Book of the Month: August 2012


Heading Out to Wonderful by Robert Goolrick

Literary Affairs recommends Robert Goolrick’s new novel Heading Out to Wonderful as the perfect sink-into-a-lounge-chair read for your last weeks of summer trips and stay-cations! For those who loved Goolrick’s previous novel A Reliable Wife, this richly imagined tale of forbidden passion set in small town U.S.A. in the years after World War II will not disappoint.


It is the summer of 1948 when a handsome, charismatic stranger, Charlie Beale, recently back from the war in Europe, shows up in the town of Brownsburg, a sleepy village of a few hundred people, nestled in the Valley of Virginia. All he has with him are two suitcases: one contains his few possessions, including a fine set of butcher knives; the other is full of money.
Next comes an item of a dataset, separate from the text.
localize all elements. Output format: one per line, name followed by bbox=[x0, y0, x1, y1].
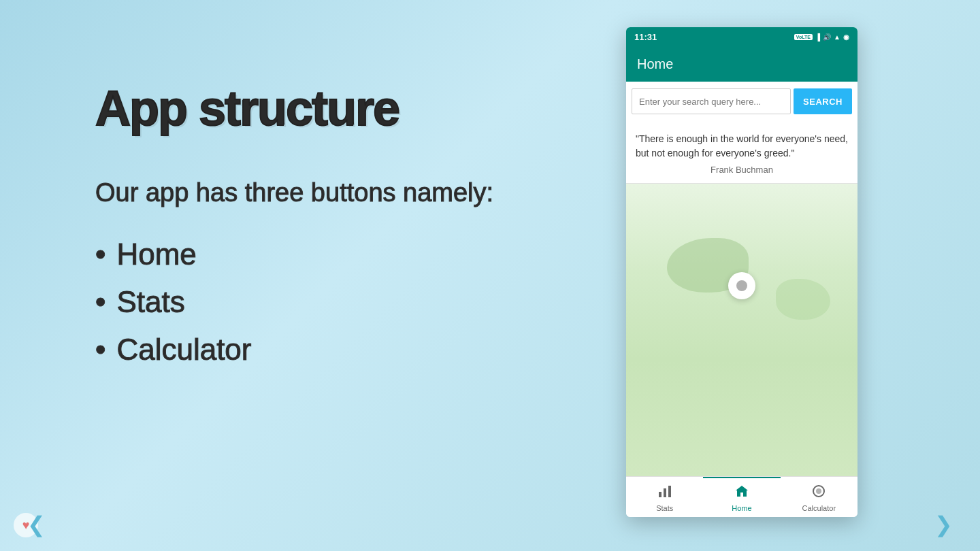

A lot of money.

Finding work at the local butcher shop, Charlie befriends the owner and his family, including the owner’s son, Sam, who he is soon treating as though he were his own flesh and blood. And it is through the shop that Charlie gradually meets all the townsfolk, including Boaty Glass, Brownsburg’s wealthiest citizen, and most significantly, Boaty’s beautiful teenage bride, Sylvan.

This last encounter sets in motion the events that give Goolrick’s powerful tale the stark, emotional impact that thrilled fans of his previous novel, A Reliable Wife. Charlie’s attraction to Sylvan Glass turns first to lust and then to a need to possess her, a need so basic it becomes an all-consuming passion that threatens to destroy everything and everyone in its path.


Robert Goolrick is the author of one previous novel, the highly acclaimed A Reliable Wife, and a memoir, The End of The World as We Know It. Much like A Reliable Wife, Heading out To Wonderful draws on Goolrick’s upbringing in the Shenandoah Valley of Virginia, a place where, he writes, “the chief preoccupations were drinking bourbon and telling complex anecdotes, stories about people who lived down the road, stories about ancestors who had died a hundred years before.” This mixture of past and present, this sense of rich shared history and deep ties to the landscape, is a driving passion in Goolrick’s writing, which is pervaded with a sense of mystery and awe. These traits place Goolrick squarely within the great legacy of Southern Gothic writers from Eudora Welty to Tennessee Williams. As Goolrick notes, “For southerners, the past is as real as the present; it is not even past, as Faulkner said.”